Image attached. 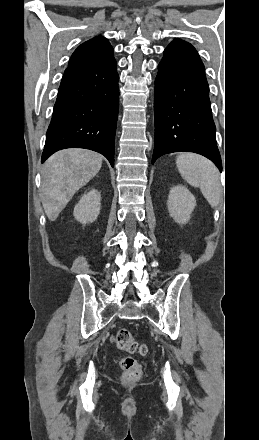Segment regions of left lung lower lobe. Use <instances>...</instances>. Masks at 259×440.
<instances>
[{
    "label": "left lung lower lobe",
    "instance_id": "0a47b994",
    "mask_svg": "<svg viewBox=\"0 0 259 440\" xmlns=\"http://www.w3.org/2000/svg\"><path fill=\"white\" fill-rule=\"evenodd\" d=\"M154 116L152 164L162 155L187 151L207 157L222 170L204 65L185 41H172L158 65Z\"/></svg>",
    "mask_w": 259,
    "mask_h": 440
}]
</instances>
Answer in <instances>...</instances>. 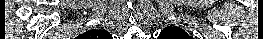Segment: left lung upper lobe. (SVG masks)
Instances as JSON below:
<instances>
[{
	"instance_id": "left-lung-upper-lobe-1",
	"label": "left lung upper lobe",
	"mask_w": 263,
	"mask_h": 39,
	"mask_svg": "<svg viewBox=\"0 0 263 39\" xmlns=\"http://www.w3.org/2000/svg\"><path fill=\"white\" fill-rule=\"evenodd\" d=\"M159 39H193V38L179 27L168 26L161 31L159 35Z\"/></svg>"
}]
</instances>
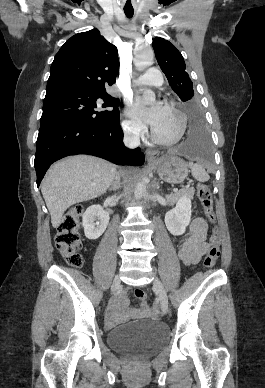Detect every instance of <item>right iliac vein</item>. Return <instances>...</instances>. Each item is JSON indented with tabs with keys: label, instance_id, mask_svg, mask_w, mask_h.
<instances>
[{
	"label": "right iliac vein",
	"instance_id": "right-iliac-vein-1",
	"mask_svg": "<svg viewBox=\"0 0 265 388\" xmlns=\"http://www.w3.org/2000/svg\"><path fill=\"white\" fill-rule=\"evenodd\" d=\"M120 286V277L116 275L113 279L111 290L115 291Z\"/></svg>",
	"mask_w": 265,
	"mask_h": 388
}]
</instances>
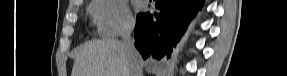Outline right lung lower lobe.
Here are the masks:
<instances>
[{"mask_svg":"<svg viewBox=\"0 0 287 76\" xmlns=\"http://www.w3.org/2000/svg\"><path fill=\"white\" fill-rule=\"evenodd\" d=\"M203 0H158L155 20L149 13L138 14L135 46L144 59L170 57L173 46L181 39Z\"/></svg>","mask_w":287,"mask_h":76,"instance_id":"1","label":"right lung lower lobe"}]
</instances>
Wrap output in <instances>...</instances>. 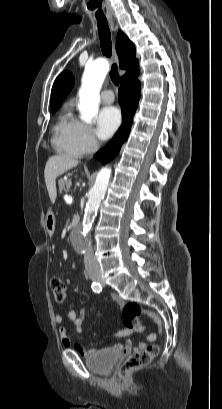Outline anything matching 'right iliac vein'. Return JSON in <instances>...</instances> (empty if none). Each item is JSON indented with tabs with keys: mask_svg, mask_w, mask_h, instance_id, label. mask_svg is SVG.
I'll return each instance as SVG.
<instances>
[{
	"mask_svg": "<svg viewBox=\"0 0 222 409\" xmlns=\"http://www.w3.org/2000/svg\"><path fill=\"white\" fill-rule=\"evenodd\" d=\"M93 279H94V280H97V281H101V278L98 277V276H93Z\"/></svg>",
	"mask_w": 222,
	"mask_h": 409,
	"instance_id": "1",
	"label": "right iliac vein"
}]
</instances>
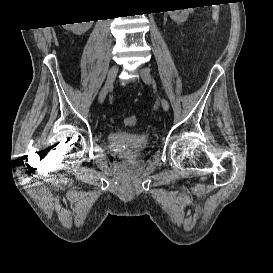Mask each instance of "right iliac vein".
I'll list each match as a JSON object with an SVG mask.
<instances>
[{
    "instance_id": "63e3f726",
    "label": "right iliac vein",
    "mask_w": 273,
    "mask_h": 273,
    "mask_svg": "<svg viewBox=\"0 0 273 273\" xmlns=\"http://www.w3.org/2000/svg\"><path fill=\"white\" fill-rule=\"evenodd\" d=\"M118 73V66L117 65H113L109 72H108V76H107V80L105 82V85L103 86V88L101 89L99 96H98V102L102 103L108 93V91L112 88L114 81L116 79Z\"/></svg>"
}]
</instances>
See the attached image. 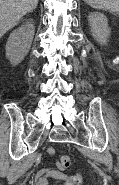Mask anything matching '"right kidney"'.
<instances>
[{
  "instance_id": "obj_1",
  "label": "right kidney",
  "mask_w": 119,
  "mask_h": 185,
  "mask_svg": "<svg viewBox=\"0 0 119 185\" xmlns=\"http://www.w3.org/2000/svg\"><path fill=\"white\" fill-rule=\"evenodd\" d=\"M35 33L34 25L30 22L15 29L6 44V57L11 64L17 65L27 55Z\"/></svg>"
}]
</instances>
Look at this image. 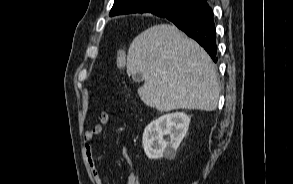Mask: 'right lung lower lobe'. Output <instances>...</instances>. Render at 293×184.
<instances>
[{
  "label": "right lung lower lobe",
  "mask_w": 293,
  "mask_h": 184,
  "mask_svg": "<svg viewBox=\"0 0 293 184\" xmlns=\"http://www.w3.org/2000/svg\"><path fill=\"white\" fill-rule=\"evenodd\" d=\"M173 22L189 37L196 40L216 62V40L213 11L208 4L186 3L163 16Z\"/></svg>",
  "instance_id": "98d812e1"
}]
</instances>
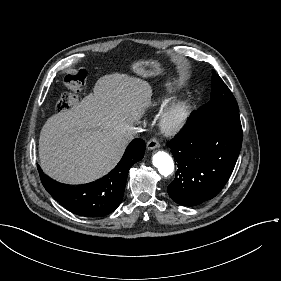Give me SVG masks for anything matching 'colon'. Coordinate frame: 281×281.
<instances>
[{
    "mask_svg": "<svg viewBox=\"0 0 281 281\" xmlns=\"http://www.w3.org/2000/svg\"><path fill=\"white\" fill-rule=\"evenodd\" d=\"M86 77L87 70L85 68H78L64 76L63 83L66 91L60 95L57 101L59 112L69 111L76 106L78 100L76 92L83 87Z\"/></svg>",
    "mask_w": 281,
    "mask_h": 281,
    "instance_id": "1",
    "label": "colon"
}]
</instances>
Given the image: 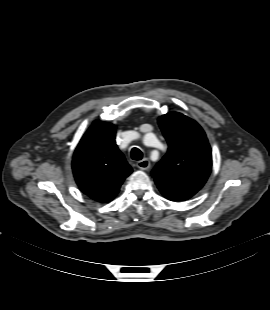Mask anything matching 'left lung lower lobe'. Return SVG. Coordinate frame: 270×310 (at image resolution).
Listing matches in <instances>:
<instances>
[{
  "instance_id": "left-lung-lower-lobe-1",
  "label": "left lung lower lobe",
  "mask_w": 270,
  "mask_h": 310,
  "mask_svg": "<svg viewBox=\"0 0 270 310\" xmlns=\"http://www.w3.org/2000/svg\"><path fill=\"white\" fill-rule=\"evenodd\" d=\"M161 193L171 201H184L191 198L193 195L197 193V191L186 190V189H176L172 187H168L165 185L157 184Z\"/></svg>"
}]
</instances>
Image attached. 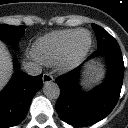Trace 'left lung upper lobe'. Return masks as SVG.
<instances>
[{"instance_id":"left-lung-upper-lobe-1","label":"left lung upper lobe","mask_w":128,"mask_h":128,"mask_svg":"<svg viewBox=\"0 0 128 128\" xmlns=\"http://www.w3.org/2000/svg\"><path fill=\"white\" fill-rule=\"evenodd\" d=\"M92 27L96 33L98 48L117 43V41L102 27L96 24H92Z\"/></svg>"}]
</instances>
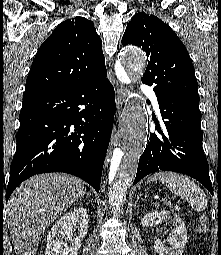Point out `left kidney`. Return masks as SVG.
Wrapping results in <instances>:
<instances>
[{
    "instance_id": "left-kidney-1",
    "label": "left kidney",
    "mask_w": 221,
    "mask_h": 255,
    "mask_svg": "<svg viewBox=\"0 0 221 255\" xmlns=\"http://www.w3.org/2000/svg\"><path fill=\"white\" fill-rule=\"evenodd\" d=\"M172 224L170 247L164 245L161 240L154 242V249L159 255H182L183 248L187 242V229L184 221L170 211L163 210L161 212H149L141 219L143 227H148L156 220Z\"/></svg>"
}]
</instances>
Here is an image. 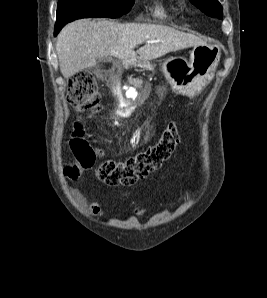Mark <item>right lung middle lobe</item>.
Listing matches in <instances>:
<instances>
[{"instance_id":"obj_1","label":"right lung middle lobe","mask_w":267,"mask_h":298,"mask_svg":"<svg viewBox=\"0 0 267 298\" xmlns=\"http://www.w3.org/2000/svg\"><path fill=\"white\" fill-rule=\"evenodd\" d=\"M134 0H59L56 24L65 25L79 18H117L129 12Z\"/></svg>"}]
</instances>
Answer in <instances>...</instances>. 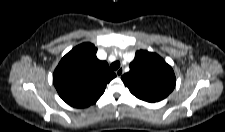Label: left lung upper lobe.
Wrapping results in <instances>:
<instances>
[{
    "label": "left lung upper lobe",
    "mask_w": 225,
    "mask_h": 132,
    "mask_svg": "<svg viewBox=\"0 0 225 132\" xmlns=\"http://www.w3.org/2000/svg\"><path fill=\"white\" fill-rule=\"evenodd\" d=\"M130 92L146 102H158L174 89L173 69L160 56L145 50L137 51L130 71L121 77Z\"/></svg>",
    "instance_id": "1"
}]
</instances>
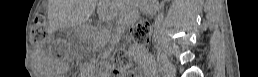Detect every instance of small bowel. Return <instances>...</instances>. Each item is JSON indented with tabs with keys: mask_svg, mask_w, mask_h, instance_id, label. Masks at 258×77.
<instances>
[{
	"mask_svg": "<svg viewBox=\"0 0 258 77\" xmlns=\"http://www.w3.org/2000/svg\"><path fill=\"white\" fill-rule=\"evenodd\" d=\"M136 50H138V54H137V58L141 63V69L143 70H147L150 67V60L148 57H146V55H144L142 52H140V48H136Z\"/></svg>",
	"mask_w": 258,
	"mask_h": 77,
	"instance_id": "c3829d8e",
	"label": "small bowel"
}]
</instances>
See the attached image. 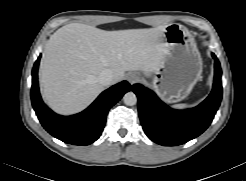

==========

EXERCISE INSTRUCTIONS:
Without any pictures, restate word for word only the lines from the one with "Detect every instance of small" through the end of the listing.

RESPONSE TO THIS EXERCISE:
Detect every instance of small bowel. Return <instances>...</instances>. Each item is JSON indented with tabs with keys: mask_svg, mask_w, mask_h, instance_id, label. Masks at 258×77.
<instances>
[{
	"mask_svg": "<svg viewBox=\"0 0 258 77\" xmlns=\"http://www.w3.org/2000/svg\"><path fill=\"white\" fill-rule=\"evenodd\" d=\"M136 50H138V54H137V58L141 63V69L143 70H147L150 67V60L148 57H146V55H144L142 52H140V48H136Z\"/></svg>",
	"mask_w": 258,
	"mask_h": 77,
	"instance_id": "c3829d8e",
	"label": "small bowel"
}]
</instances>
See the attached image. 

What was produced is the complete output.